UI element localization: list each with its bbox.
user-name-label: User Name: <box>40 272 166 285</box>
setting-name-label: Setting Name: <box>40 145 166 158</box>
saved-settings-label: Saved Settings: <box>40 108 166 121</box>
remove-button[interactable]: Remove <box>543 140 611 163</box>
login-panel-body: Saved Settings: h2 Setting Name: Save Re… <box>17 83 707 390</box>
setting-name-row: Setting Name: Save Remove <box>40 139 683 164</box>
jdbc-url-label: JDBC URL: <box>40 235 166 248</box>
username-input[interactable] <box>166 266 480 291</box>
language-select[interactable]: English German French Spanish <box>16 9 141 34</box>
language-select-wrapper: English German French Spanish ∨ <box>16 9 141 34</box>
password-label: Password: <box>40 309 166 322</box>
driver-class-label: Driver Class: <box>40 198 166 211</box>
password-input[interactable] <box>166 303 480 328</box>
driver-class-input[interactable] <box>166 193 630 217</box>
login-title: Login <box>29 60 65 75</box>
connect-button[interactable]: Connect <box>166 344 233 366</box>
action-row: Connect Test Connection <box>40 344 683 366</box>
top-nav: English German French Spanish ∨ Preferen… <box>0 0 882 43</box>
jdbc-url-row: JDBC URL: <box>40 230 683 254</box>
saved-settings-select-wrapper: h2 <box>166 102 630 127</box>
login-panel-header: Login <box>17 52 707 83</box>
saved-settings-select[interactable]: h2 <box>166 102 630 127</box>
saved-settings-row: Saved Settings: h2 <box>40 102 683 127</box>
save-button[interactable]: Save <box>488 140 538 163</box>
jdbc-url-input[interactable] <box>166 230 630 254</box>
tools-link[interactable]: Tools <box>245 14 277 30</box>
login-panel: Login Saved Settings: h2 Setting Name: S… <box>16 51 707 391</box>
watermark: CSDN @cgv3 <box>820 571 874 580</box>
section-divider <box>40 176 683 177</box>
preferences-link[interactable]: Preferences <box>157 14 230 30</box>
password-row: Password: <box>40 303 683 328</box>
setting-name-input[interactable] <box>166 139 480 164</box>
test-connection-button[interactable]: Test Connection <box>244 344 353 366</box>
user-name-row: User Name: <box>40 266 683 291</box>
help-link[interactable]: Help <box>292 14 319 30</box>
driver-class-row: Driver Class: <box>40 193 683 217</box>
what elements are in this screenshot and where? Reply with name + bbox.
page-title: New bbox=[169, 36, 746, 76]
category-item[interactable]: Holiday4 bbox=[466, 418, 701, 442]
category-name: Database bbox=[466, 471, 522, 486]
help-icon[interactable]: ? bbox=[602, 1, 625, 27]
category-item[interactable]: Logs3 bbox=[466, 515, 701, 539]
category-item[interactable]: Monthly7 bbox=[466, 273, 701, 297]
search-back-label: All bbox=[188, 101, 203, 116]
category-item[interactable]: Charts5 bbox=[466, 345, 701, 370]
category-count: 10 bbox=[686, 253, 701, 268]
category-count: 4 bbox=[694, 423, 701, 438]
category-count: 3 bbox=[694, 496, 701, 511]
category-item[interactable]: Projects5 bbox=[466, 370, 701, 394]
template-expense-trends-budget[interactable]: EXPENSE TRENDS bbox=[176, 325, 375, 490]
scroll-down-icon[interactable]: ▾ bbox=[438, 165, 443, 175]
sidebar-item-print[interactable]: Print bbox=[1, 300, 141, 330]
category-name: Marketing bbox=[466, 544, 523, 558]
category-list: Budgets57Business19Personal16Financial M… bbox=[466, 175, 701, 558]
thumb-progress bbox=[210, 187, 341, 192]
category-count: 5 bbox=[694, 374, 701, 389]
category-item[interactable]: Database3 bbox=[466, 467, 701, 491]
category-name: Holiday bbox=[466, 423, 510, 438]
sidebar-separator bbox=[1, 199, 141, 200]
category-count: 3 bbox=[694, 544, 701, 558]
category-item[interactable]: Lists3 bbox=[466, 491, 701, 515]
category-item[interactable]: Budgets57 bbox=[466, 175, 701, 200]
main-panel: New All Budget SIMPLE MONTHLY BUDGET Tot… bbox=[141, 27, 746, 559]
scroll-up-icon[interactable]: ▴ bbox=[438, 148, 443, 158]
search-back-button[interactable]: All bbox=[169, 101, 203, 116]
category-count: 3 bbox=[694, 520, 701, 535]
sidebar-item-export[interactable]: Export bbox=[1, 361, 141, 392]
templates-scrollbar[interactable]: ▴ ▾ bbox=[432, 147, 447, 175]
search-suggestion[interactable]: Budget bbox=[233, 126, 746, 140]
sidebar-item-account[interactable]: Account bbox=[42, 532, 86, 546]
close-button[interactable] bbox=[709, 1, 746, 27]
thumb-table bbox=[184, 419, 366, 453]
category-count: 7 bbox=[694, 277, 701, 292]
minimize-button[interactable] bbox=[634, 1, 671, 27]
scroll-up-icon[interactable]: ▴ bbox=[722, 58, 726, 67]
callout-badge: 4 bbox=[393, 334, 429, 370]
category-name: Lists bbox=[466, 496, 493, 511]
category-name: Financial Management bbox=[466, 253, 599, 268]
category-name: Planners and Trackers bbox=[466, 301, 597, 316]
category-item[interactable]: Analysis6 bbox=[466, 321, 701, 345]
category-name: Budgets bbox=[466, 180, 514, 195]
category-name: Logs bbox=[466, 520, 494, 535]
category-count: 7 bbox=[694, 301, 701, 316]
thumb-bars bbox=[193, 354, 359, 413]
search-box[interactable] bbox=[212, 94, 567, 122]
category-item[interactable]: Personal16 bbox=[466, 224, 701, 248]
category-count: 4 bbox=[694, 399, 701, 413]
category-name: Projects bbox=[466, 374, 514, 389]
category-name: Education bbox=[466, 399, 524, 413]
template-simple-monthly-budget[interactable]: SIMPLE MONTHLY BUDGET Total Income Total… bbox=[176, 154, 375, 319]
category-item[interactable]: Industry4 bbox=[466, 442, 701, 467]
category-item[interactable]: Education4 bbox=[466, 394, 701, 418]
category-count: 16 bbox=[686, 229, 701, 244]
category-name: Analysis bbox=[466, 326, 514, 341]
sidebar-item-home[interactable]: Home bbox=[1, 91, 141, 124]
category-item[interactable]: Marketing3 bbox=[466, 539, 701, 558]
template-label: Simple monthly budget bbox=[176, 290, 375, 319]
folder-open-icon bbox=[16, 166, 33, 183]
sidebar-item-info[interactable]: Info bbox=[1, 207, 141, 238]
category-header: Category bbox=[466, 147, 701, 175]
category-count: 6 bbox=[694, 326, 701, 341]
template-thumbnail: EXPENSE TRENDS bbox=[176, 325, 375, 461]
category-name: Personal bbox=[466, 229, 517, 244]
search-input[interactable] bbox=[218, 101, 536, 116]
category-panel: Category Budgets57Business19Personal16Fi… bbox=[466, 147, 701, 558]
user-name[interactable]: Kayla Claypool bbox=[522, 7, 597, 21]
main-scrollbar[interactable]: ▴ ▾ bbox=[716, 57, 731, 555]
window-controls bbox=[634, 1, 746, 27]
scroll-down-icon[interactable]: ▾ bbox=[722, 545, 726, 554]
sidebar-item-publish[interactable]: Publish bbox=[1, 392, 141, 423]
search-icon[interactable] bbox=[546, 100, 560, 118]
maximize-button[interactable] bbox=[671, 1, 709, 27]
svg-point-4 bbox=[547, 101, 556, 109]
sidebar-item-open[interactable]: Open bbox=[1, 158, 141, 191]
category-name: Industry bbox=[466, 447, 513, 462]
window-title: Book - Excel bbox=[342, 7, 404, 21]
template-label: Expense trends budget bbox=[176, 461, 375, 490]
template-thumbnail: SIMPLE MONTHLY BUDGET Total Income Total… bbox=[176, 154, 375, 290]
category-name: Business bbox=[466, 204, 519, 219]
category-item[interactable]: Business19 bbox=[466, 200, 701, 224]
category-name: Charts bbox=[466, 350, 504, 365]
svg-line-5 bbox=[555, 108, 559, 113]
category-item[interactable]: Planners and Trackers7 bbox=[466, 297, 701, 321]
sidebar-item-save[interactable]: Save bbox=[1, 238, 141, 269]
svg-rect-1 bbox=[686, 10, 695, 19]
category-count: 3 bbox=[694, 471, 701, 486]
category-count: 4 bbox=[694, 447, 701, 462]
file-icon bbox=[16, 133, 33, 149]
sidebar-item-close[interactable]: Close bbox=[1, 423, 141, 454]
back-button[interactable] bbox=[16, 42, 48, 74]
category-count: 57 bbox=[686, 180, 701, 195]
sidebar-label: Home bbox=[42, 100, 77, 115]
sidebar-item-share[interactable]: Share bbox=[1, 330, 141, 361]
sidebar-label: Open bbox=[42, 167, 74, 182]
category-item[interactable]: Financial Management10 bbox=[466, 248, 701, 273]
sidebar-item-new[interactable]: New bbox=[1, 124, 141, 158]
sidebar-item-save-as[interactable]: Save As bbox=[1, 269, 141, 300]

==================================================

Report every line from the material above that mentions the word "Total".

template-simple-monthly-budget[interactable]: SIMPLE MONTHLY BUDGET Total Income Total… bbox=[176, 154, 375, 319]
template-thumbnail: SIMPLE MONTHLY BUDGET Total Income Total… bbox=[176, 154, 375, 290]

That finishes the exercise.